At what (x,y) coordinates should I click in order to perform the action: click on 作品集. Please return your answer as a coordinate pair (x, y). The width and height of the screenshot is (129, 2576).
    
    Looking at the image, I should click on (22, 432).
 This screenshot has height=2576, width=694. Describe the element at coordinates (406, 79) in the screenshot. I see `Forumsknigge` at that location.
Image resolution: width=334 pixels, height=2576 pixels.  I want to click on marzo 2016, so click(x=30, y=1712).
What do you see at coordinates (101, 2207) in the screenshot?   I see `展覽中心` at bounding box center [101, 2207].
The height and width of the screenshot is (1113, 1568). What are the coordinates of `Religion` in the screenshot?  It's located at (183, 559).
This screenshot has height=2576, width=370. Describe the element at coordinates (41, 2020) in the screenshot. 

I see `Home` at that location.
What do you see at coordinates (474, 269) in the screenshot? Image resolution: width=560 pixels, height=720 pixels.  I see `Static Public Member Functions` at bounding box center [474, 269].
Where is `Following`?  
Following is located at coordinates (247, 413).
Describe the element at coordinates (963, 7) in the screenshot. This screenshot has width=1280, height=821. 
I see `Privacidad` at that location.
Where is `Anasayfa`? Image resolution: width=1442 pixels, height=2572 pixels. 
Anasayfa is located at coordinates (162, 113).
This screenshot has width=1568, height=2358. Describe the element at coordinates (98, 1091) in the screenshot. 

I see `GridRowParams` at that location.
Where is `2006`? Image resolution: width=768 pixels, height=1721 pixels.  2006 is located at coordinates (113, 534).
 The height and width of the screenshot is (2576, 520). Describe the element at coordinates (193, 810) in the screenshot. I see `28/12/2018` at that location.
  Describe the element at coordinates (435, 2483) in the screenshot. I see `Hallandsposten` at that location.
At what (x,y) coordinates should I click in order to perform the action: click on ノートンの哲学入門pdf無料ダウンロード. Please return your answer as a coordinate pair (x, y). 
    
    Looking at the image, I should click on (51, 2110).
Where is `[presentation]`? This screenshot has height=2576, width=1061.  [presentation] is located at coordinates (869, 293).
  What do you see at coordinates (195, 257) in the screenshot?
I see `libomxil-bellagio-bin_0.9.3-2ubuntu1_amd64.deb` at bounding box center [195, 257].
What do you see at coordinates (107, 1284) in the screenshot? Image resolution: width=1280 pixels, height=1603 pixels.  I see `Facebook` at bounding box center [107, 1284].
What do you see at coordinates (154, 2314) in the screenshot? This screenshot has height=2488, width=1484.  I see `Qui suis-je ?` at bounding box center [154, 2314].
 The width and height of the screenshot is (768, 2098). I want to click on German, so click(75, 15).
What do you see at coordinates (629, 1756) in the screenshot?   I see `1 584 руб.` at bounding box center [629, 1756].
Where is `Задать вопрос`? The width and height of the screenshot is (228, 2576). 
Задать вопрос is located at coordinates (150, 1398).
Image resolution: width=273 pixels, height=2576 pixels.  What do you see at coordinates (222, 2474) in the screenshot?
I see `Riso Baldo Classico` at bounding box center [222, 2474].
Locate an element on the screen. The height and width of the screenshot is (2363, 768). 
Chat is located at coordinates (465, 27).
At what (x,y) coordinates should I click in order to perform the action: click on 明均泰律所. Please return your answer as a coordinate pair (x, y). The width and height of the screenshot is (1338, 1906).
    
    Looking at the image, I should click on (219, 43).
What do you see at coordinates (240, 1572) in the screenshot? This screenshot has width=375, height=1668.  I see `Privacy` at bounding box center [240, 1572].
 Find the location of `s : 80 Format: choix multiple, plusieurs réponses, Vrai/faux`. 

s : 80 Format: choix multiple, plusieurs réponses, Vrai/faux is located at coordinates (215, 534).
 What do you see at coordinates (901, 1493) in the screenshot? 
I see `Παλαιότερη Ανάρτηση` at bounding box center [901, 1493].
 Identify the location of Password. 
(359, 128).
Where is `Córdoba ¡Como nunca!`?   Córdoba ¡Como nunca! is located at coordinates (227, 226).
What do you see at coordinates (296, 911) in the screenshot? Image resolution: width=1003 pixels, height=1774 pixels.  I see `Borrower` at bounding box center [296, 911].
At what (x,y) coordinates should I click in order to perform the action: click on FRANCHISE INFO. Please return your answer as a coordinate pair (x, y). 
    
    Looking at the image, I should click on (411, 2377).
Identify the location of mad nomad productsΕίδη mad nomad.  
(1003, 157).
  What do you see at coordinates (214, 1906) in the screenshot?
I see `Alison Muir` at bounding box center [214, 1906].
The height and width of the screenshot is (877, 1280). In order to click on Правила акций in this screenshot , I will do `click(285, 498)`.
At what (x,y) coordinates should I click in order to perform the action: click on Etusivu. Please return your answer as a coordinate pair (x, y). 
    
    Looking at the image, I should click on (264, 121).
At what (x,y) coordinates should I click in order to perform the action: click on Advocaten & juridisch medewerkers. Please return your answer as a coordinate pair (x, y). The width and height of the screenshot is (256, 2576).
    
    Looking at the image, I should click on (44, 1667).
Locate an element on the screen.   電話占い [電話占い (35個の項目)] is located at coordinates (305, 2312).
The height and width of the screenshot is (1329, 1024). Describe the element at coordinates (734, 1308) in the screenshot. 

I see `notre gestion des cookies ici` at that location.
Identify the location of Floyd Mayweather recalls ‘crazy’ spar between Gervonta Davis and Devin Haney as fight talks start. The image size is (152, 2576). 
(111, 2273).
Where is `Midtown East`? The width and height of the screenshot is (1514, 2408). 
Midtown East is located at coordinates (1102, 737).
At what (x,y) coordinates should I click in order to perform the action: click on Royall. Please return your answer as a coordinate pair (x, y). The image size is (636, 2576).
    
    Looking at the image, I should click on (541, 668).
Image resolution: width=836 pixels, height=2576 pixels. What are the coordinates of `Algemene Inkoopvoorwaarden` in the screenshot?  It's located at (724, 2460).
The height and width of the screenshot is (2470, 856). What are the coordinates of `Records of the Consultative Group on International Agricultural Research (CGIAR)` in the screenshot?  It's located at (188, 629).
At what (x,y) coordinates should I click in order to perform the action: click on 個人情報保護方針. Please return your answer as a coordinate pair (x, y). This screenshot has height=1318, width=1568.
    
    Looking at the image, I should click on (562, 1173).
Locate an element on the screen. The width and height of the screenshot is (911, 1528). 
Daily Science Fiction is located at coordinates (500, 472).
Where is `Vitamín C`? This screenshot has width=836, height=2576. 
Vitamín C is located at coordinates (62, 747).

__ASSIGNMENT__: Repeat all of the records above exactly as written.

__SOLUTION TO THIS EXERCISE__:
At what (x,y) coordinates should I click in order to perform the action: click on 作品集. Please return your answer as a coordinate pair (x, y). The width and height of the screenshot is (129, 2576).
    
    Looking at the image, I should click on (22, 432).
 This screenshot has height=2576, width=694. Describe the element at coordinates (406, 79) in the screenshot. I see `Forumsknigge` at that location.
Image resolution: width=334 pixels, height=2576 pixels.  I want to click on marzo 2016, so click(x=30, y=1712).
What do you see at coordinates (101, 2207) in the screenshot?   I see `展覽中心` at bounding box center [101, 2207].
The height and width of the screenshot is (1113, 1568). What are the coordinates of `Religion` in the screenshot?  It's located at (183, 559).
This screenshot has height=2576, width=370. Describe the element at coordinates (41, 2020) in the screenshot. 

I see `Home` at that location.
What do you see at coordinates (474, 269) in the screenshot? Image resolution: width=560 pixels, height=720 pixels.  I see `Static Public Member Functions` at bounding box center [474, 269].
Where is `Following`?  
Following is located at coordinates (247, 413).
Describe the element at coordinates (963, 7) in the screenshot. This screenshot has width=1280, height=821. 
I see `Privacidad` at that location.
Where is `Anasayfa`? Image resolution: width=1442 pixels, height=2572 pixels. 
Anasayfa is located at coordinates (162, 113).
This screenshot has width=1568, height=2358. Describe the element at coordinates (98, 1091) in the screenshot. 

I see `GridRowParams` at that location.
Where is `2006`? Image resolution: width=768 pixels, height=1721 pixels.  2006 is located at coordinates (113, 534).
 The height and width of the screenshot is (2576, 520). Describe the element at coordinates (193, 810) in the screenshot. I see `28/12/2018` at that location.
  Describe the element at coordinates (435, 2483) in the screenshot. I see `Hallandsposten` at that location.
At what (x,y) coordinates should I click in order to perform the action: click on ノートンの哲学入門pdf無料ダウンロード. Please return your answer as a coordinate pair (x, y). 
    
    Looking at the image, I should click on (51, 2110).
Where is `[presentation]`? This screenshot has height=2576, width=1061.  [presentation] is located at coordinates (869, 293).
  What do you see at coordinates (195, 257) in the screenshot?
I see `libomxil-bellagio-bin_0.9.3-2ubuntu1_amd64.deb` at bounding box center [195, 257].
What do you see at coordinates (107, 1284) in the screenshot? Image resolution: width=1280 pixels, height=1603 pixels.  I see `Facebook` at bounding box center [107, 1284].
What do you see at coordinates (154, 2314) in the screenshot? This screenshot has height=2488, width=1484.  I see `Qui suis-je ?` at bounding box center [154, 2314].
 The width and height of the screenshot is (768, 2098). I want to click on German, so click(75, 15).
What do you see at coordinates (629, 1756) in the screenshot?   I see `1 584 руб.` at bounding box center [629, 1756].
Where is `Задать вопрос`? The width and height of the screenshot is (228, 2576). 
Задать вопрос is located at coordinates (150, 1398).
Image resolution: width=273 pixels, height=2576 pixels.  What do you see at coordinates (222, 2474) in the screenshot?
I see `Riso Baldo Classico` at bounding box center [222, 2474].
Locate an element on the screen. The height and width of the screenshot is (2363, 768). 
Chat is located at coordinates (465, 27).
At what (x,y) coordinates should I click in order to perform the action: click on 明均泰律所. Please return your answer as a coordinate pair (x, y). The width and height of the screenshot is (1338, 1906).
    
    Looking at the image, I should click on (219, 43).
What do you see at coordinates (240, 1572) in the screenshot? This screenshot has width=375, height=1668.  I see `Privacy` at bounding box center [240, 1572].
 Find the location of `s : 80 Format: choix multiple, plusieurs réponses, Vrai/faux`. 

s : 80 Format: choix multiple, plusieurs réponses, Vrai/faux is located at coordinates (215, 534).
 What do you see at coordinates (901, 1493) in the screenshot? 
I see `Παλαιότερη Ανάρτηση` at bounding box center [901, 1493].
 Identify the location of Password. 
(359, 128).
Where is `Córdoba ¡Como nunca!`?   Córdoba ¡Como nunca! is located at coordinates (227, 226).
What do you see at coordinates (296, 911) in the screenshot? Image resolution: width=1003 pixels, height=1774 pixels.  I see `Borrower` at bounding box center [296, 911].
At what (x,y) coordinates should I click in order to perform the action: click on FRANCHISE INFO. Please return your answer as a coordinate pair (x, y). 
    
    Looking at the image, I should click on (411, 2377).
Identify the location of mad nomad productsΕίδη mad nomad.  
(1003, 157).
  What do you see at coordinates (214, 1906) in the screenshot?
I see `Alison Muir` at bounding box center [214, 1906].
The height and width of the screenshot is (877, 1280). In order to click on Правила акций in this screenshot , I will do `click(285, 498)`.
At what (x,y) coordinates should I click in order to perform the action: click on Etusivu. Please return your answer as a coordinate pair (x, y). 
    
    Looking at the image, I should click on (264, 121).
At what (x,y) coordinates should I click in order to perform the action: click on Advocaten & juridisch medewerkers. Please return your answer as a coordinate pair (x, y). The width and height of the screenshot is (256, 2576).
    
    Looking at the image, I should click on (44, 1667).
Locate an element on the screen.   電話占い [電話占い (35個の項目)] is located at coordinates (305, 2312).
The height and width of the screenshot is (1329, 1024). Describe the element at coordinates (734, 1308) in the screenshot. 

I see `notre gestion des cookies ici` at that location.
Identify the location of Floyd Mayweather recalls ‘crazy’ spar between Gervonta Davis and Devin Haney as fight talks start. The image size is (152, 2576). 
(111, 2273).
Where is `Midtown East`? The width and height of the screenshot is (1514, 2408). 
Midtown East is located at coordinates (1102, 737).
At what (x,y) coordinates should I click in order to perform the action: click on Royall. Please return your answer as a coordinate pair (x, y). The image size is (636, 2576).
    
    Looking at the image, I should click on (541, 668).
Image resolution: width=836 pixels, height=2576 pixels. What are the coordinates of `Algemene Inkoopvoorwaarden` in the screenshot?  It's located at (724, 2460).
The height and width of the screenshot is (2470, 856). What are the coordinates of `Records of the Consultative Group on International Agricultural Research (CGIAR)` in the screenshot?  It's located at (188, 629).
At what (x,y) coordinates should I click in order to perform the action: click on 個人情報保護方針. Please return your answer as a coordinate pair (x, y). This screenshot has height=1318, width=1568.
    
    Looking at the image, I should click on (562, 1173).
Locate an element on the screen. The width and height of the screenshot is (911, 1528). 
Daily Science Fiction is located at coordinates (500, 472).
Where is `Vitamín C`? This screenshot has width=836, height=2576. 
Vitamín C is located at coordinates (62, 747).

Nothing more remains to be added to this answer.